Hi~ I'm currently using 10x cellranger to analyse single cell RNA-seq data. According to their algorithm, reads mapping confidently to more than one exons will be discarded. However, there are paralogous genes in the genome that are largely identical and all the reads for such genes are discarded. Therefore, I was wondering if there is a way to change the algorithm to count the first (or a random) confident alignment. Unfortunately, I wasn't able to locate the file containing the algorithm. Any hints would be appreciated. Thanks every one!

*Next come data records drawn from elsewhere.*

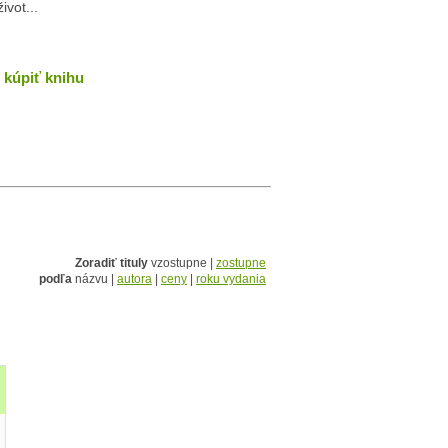
ivot...
kúpiť knihu
Zoradiť tituly
vzostupne |
zostupne
podľa
názvu |
autora
|
ceny
|
roku vydania
pisovateľ 1985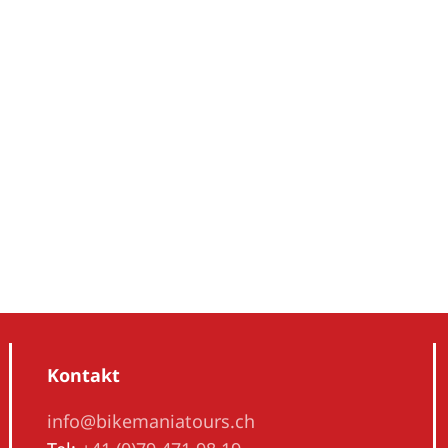
Kontakt
info@bikemaniatours.ch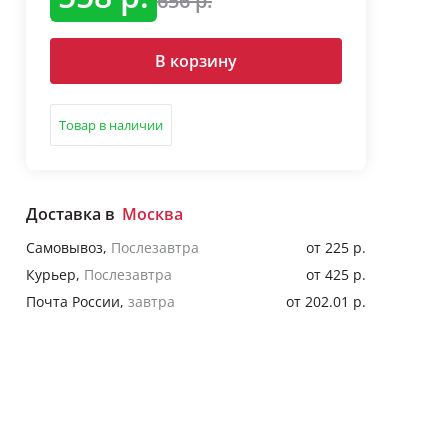
656 р.
В корзину
Товар в наличии
Доставка в
Москва
Самовывоз
,
Послезавтра
от 225 р.
Курьер
,
Послезавтра
от 425 р.
Почта России
,
завтра
от 202.01 р.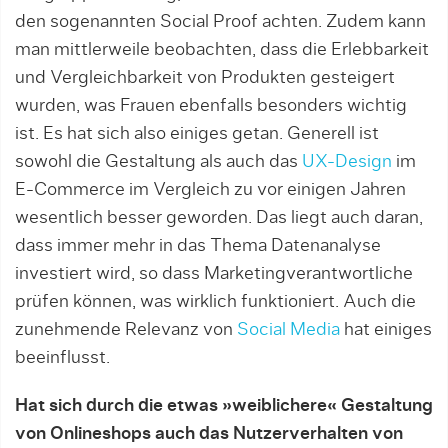
den sogenannten Social Proof achten. Zudem kann
man mittlerweile beobachten, dass die Erlebbarkeit
und Vergleichbarkeit von Produkten gesteigert
wurden, was Frauen ebenfalls besonders wichtig
ist. Es hat sich also einiges getan. Generell ist
sowohl die Gestaltung als auch das
UX-Design
im
E-Commerce im Vergleich zu vor einigen Jahren
wesentlich besser geworden. Das liegt auch daran,
dass immer mehr in das Thema Datenanalyse
investiert wird, so dass Marketingverantwortliche
prüfen können, was wirklich funktioniert. Auch die
zunehmende Relevanz von
Social Media
hat einiges
beeinflusst.
Hat sich durch die etwas »weiblichere« Gestaltung
von Onlineshops auch das Nutzerverhalten von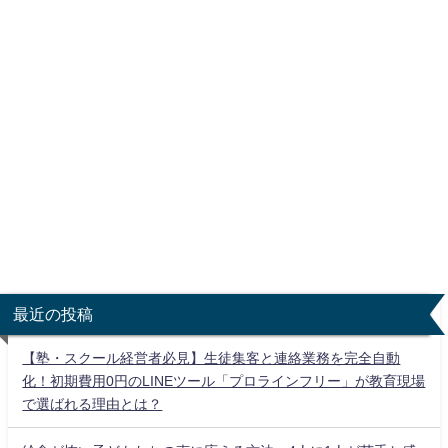
最近の投稿
【塾・スクール経営者必見】生徒集客と連絡業務を完全自動
化！初期費用0円のLINEツール「プロラインフリー」が教育現場
で選ばれる理由とは？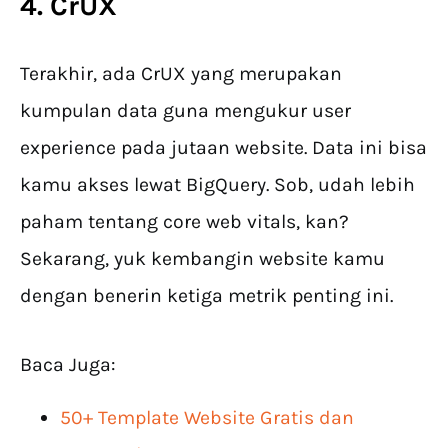
4. CrUX
Terakhir, ada CrUX yang merupakan
kumpulan data guna mengukur user
experience pada jutaan website. Data ini bisa
kamu akses lewat BigQuery. Sob, udah lebih
paham tentang core web vitals, kan?
Sekarang, yuk kembangin website kamu
dengan benerin ketiga metrik penting ini.
Baca Juga:
50+ Template Website Gratis dan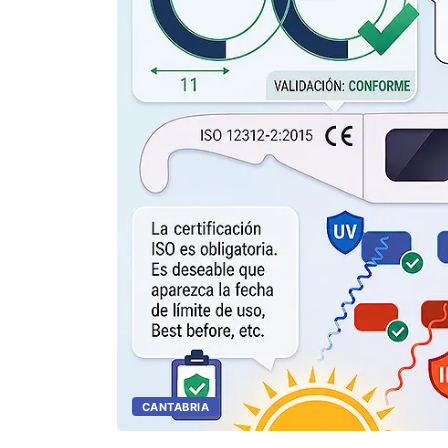
CANTABRIA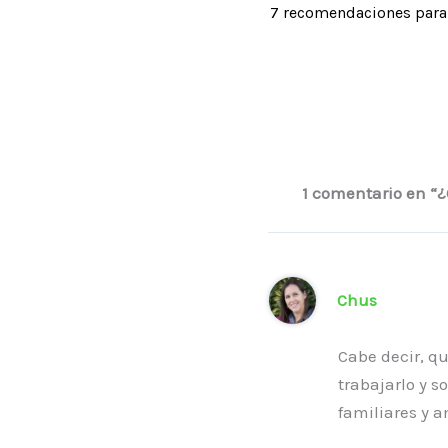
7 recomendaciones para 
1 comentario en “
Chus
Cabe decir, qu
trabajarlo y s
familiares y a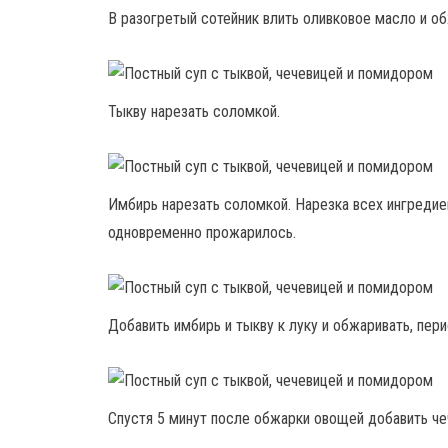
В разогретый сотейник влить оливковое масло и об
Тыкву нарезать соломкой.
Имбирь нарезать соломкой. Нарезка всех ингредие
одновременно прожарилось.
Добавить имбирь и тыкву к луку и обжаривать, пер
Спустя 5 минут после обжарки овощей добавить че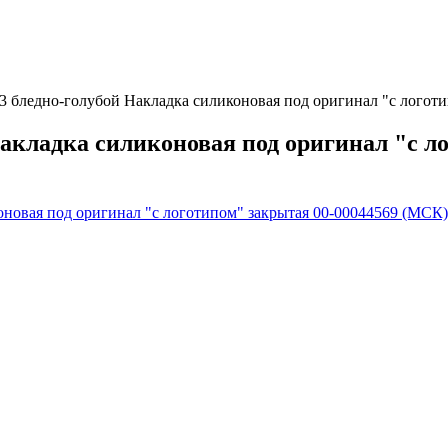
e 13 бледно-голубой Накладка силиконовая под оригинал "с лого
й Накладка силиконовая под оригинал "с 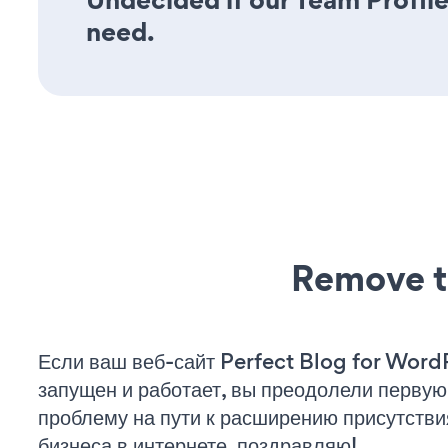
need.
Remove t
Если ваш веб-сайт Perfect Blog for Word
запущен и работает, вы преодолели первую
проблему на пути к расширению присутстви
бизнеса в интернете. поздравляю!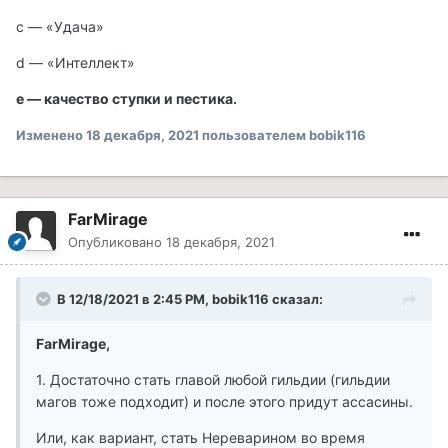
c — «Удача»
d — «Интеллект»
e — качество ступки и пестика.
Изменено
18 декабря, 2021
пользователем bobik116
FarMirage
Опубликовано
18 декабря, 2021
В 12/18/2021 в 2:45 PM, bobik116 сказал:
FarMirage,
1. Достаточно стать главой любой гильдии (гильдии
магов тоже подходит) и после этого придут ассасины.
Или, как вариант, стать Нереварином во время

There's another option now, if you do not want to use pseudo-alignment algorithms used by
salmon
/alevin
andkallisto
. STAR has a workflow namesSTARsolo
that allows you to get results that correlate withcellRanger
very well, but correctly account for multimappers.Is there any documentation available what STARsolo does with multimappers? The manual does not seem to mention it specifically towards STARsolo.
As far as I am aware, neither Cell Ranger, nor STARSolo "handle" gene ambiguous reads. Such reads are discarded by those pipelines, as the UMI resolution algorithm assumes related UMIs --- UMIs that will be deduplicated --- align to the same gene.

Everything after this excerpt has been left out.